Once a Disaster, Always a Disaster

I went to see the sneak preview of „Anonymous“, the new movie by Roland Emmerich, whom the critics have always dismissed as a rather lowbrow producer of admittedly spectacular disaster movies. As a rule, he is strong on visual effects and weak on storyline, but hey: who cares as long as the good guys win and the aliens are vanquished in the end.

Presumably, Emmerich wanted to prove his critics wrong by making a movie about Shakespeare. Unfortunately, all he succeeded in doing was to prove how right they are.
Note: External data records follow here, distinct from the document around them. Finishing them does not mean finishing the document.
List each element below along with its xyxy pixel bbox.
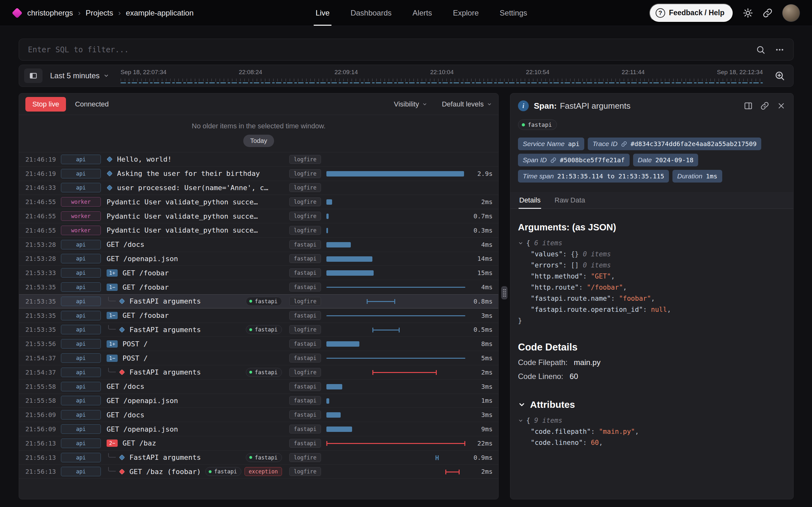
table-row[interactable]: 21:53:28apiGET /openapi.jsonfastapi14ms [19,252,498,266]
row-message: GET /docs [107,240,144,248]
scope-tag: fastapi [287,425,324,434]
user-avatar[interactable] [782,4,800,22]
table-row[interactable]: 21:56:09apiGET /docsfastapi3ms [19,408,498,422]
table-row[interactable]: 21:54:37api1−POST /fastapi5ms [19,351,498,365]
sidebar-toggle-icon[interactable] [24,68,43,83]
zoom-in-icon[interactable] [774,70,785,81]
table-row[interactable]: 21:46:55workerPydantic User validate_pyt… [19,209,498,223]
row-duration: 2ms [470,468,493,475]
row-timestamp: 21:46:55 [26,198,61,206]
nav-tab-explore[interactable]: Explore [452,0,480,26]
expand-badge[interactable]: 1− [107,312,118,319]
time-range-selector[interactable]: Last 5 minutes [50,71,109,80]
feedback-help-button[interactable]: Feedback / Help [649,3,733,22]
metadata-chip[interactable]: Trace ID#d834c3374dd6fa2e4aa82a55ab21750… [588,137,761,150]
sql-filter-input[interactable] [28,45,756,54]
tab-raw-data[interactable]: Raw Data [554,192,586,209]
nav-tab-live[interactable]: Live [314,0,331,26]
breadcrumb-item[interactable]: example-application [126,9,194,17]
attributes-section-header[interactable]: Attributes [518,399,786,410]
row-timestamp: 21:56:13 [26,468,61,475]
collapse-toggle-icon[interactable] [518,240,523,246]
json-token: , [651,293,655,304]
breadcrumb-item[interactable]: Projects [86,9,113,17]
table-row[interactable]: 21:53:35api1−GET /foobarfastapi3ms [19,308,498,323]
nav-tab-settings[interactable]: Settings [498,0,528,26]
json-token: "http.route" [531,282,579,293]
table-row[interactable]: 21:56:09apiGET /openapi.jsonfastapi9ms [19,422,498,436]
table-row[interactable]: 21:55:58apiGET /openapi.jsonfastapi1ms [19,394,498,408]
expand-badge[interactable]: 2− [107,440,118,447]
scope-tag-label: logfire [289,453,321,462]
expand-badge[interactable]: 1+ [107,269,118,277]
duration-bar [326,412,341,418]
scope-tag-label: logfire [289,212,321,221]
table-row[interactable]: 21:53:28apiGET /docsfastapi4ms [19,238,498,252]
table-row[interactable]: 21:46:55workerPydantic User validate_pyt… [19,223,498,238]
share-link-icon[interactable] [763,8,773,18]
panel-layout-icon[interactable] [744,101,753,110]
scope-tag: logfire [287,212,324,221]
scope-tag: logfire [287,368,324,377]
theme-toggle-icon[interactable] [743,8,753,18]
row-message-zone: GET /openapi.json [107,425,282,433]
table-row[interactable]: 21:53:33api1+GET /foobarfastapi15ms [19,266,498,280]
table-row[interactable]: 21:56:13apiFastAPI argumentsfastapilogfi… [19,451,498,465]
row-timestamp: 21:46:33 [26,184,61,191]
table-row[interactable]: 21:46:19apiHello, world!logfire [19,153,498,167]
table-row[interactable]: 21:54:37apiFastAPI argumentsfastapilogfi… [19,365,498,380]
row-message: GET /foobar [122,283,169,291]
nav-tab-alerts[interactable]: Alerts [411,0,433,26]
no-older-items-notice: No older items in the selected time wind… [19,115,498,153]
error-diamond-icon [119,370,125,375]
default-levels-dropdown[interactable]: Default levels [442,100,492,108]
table-row[interactable]: 21:46:55workerPydantic User validate_pyt… [19,195,498,209]
today-button[interactable]: Today [243,135,274,147]
row-message-zone: Hello, world! [107,155,282,163]
table-row[interactable]: 21:56:13api2−GET /bazfastapi22ms [19,436,498,451]
panel-resize-handle[interactable] [501,286,507,299]
metadata-chip[interactable]: Span ID#5008bce5f7fe21af [518,154,629,166]
tree-connector-icon [108,325,116,330]
table-row[interactable]: 21:55:58apiGET /docsfastapi3ms [19,380,498,394]
exception-tag: exception [245,467,282,476]
nav-tab-dashboards[interactable]: Dashboards [349,0,393,26]
scope-tag-label: fastapi [289,425,321,434]
table-row[interactable]: 21:46:33apiuser processed: User(name='An… [19,181,498,195]
timeline-tick-label: Sep 18, 22:07:34 [120,69,166,76]
expand-badge[interactable]: 1− [107,354,118,362]
attributes-json: { 9 items"code.filepath": "main.py","cod… [518,415,786,448]
timeline[interactable]: Sep 18, 22:07:3422:08:2422:09:1422:10:04… [120,68,763,83]
logfire-logo-icon[interactable] [12,8,22,18]
visibility-dropdown[interactable]: Visibility [394,100,427,108]
row-message-zone: 1−GET /foobar [107,312,282,320]
search-icon[interactable] [756,45,765,55]
close-icon[interactable] [777,101,786,110]
table-row[interactable]: 21:46:19apiAsking the user for their bir… [19,167,498,181]
table-row[interactable]: 21:53:56api1+POST /fastapi8ms [19,337,498,351]
collapse-toggle-icon[interactable] [518,418,523,424]
table-row[interactable]: 21:56:13apiGET /baz (foobar)fastapiexcep… [19,465,498,479]
code-detail-value: 60 [570,372,578,381]
row-inline-tags: fastapi [241,325,282,334]
table-row[interactable]: 21:53:35api1−GET /foobarfastapi4ms [19,280,498,294]
row-message-zone: Pydantic User validate_python succe… [107,198,282,206]
row-message: GET /foobar [122,269,169,277]
duration-bar [326,171,464,176]
breadcrumb-item[interactable]: christophergs [27,9,73,17]
json-token: : [579,282,587,293]
table-row[interactable]: 21:53:35apiFastAPI argumentsfastapilogfi… [19,323,498,337]
expand-badge[interactable]: 1− [107,284,118,291]
scope-tag: logfire [287,325,324,334]
copy-link-icon[interactable] [760,101,769,110]
table-row[interactable]: 21:53:35apiFastAPI argumentsfastapilogfi… [19,294,498,308]
tag-label: fastapi [255,326,277,333]
row-duration: 5ms [470,354,493,362]
service-tag: api [61,325,101,334]
stop-live-button[interactable]: Stop live [26,97,66,112]
more-options-icon[interactable] [775,45,784,55]
tab-details[interactable]: Details [519,192,541,209]
row-message: FastAPI arguments [130,368,201,376]
expand-badge[interactable]: 1+ [107,340,118,348]
json-token: 0 items [583,260,611,271]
„Anonymous“ is an insipid, at times even boring hodgepodge of faux literary history, royal incest, oedipal conflict, and behind-the-scenes power struggles by men in wigs and petticoat breeches.

As a spectator, the only things that kept me awake were the occasional swordfights and the short dramatic climax, during which the Earl of Essex and his men are trapped in a courtyard with soldiers firing down on them like shooting fish in a barrel.

Unhappily, even this isn’t original. In fact the entire scene is lifted straight from Eliza Kazan’s 1952 production of John Steinbeck’s „Viva Zapata!“.

If you ask me, „Anonymous“ is a true movie disaster. But then again, I guess that’s what you can expect from a director of disaster movies.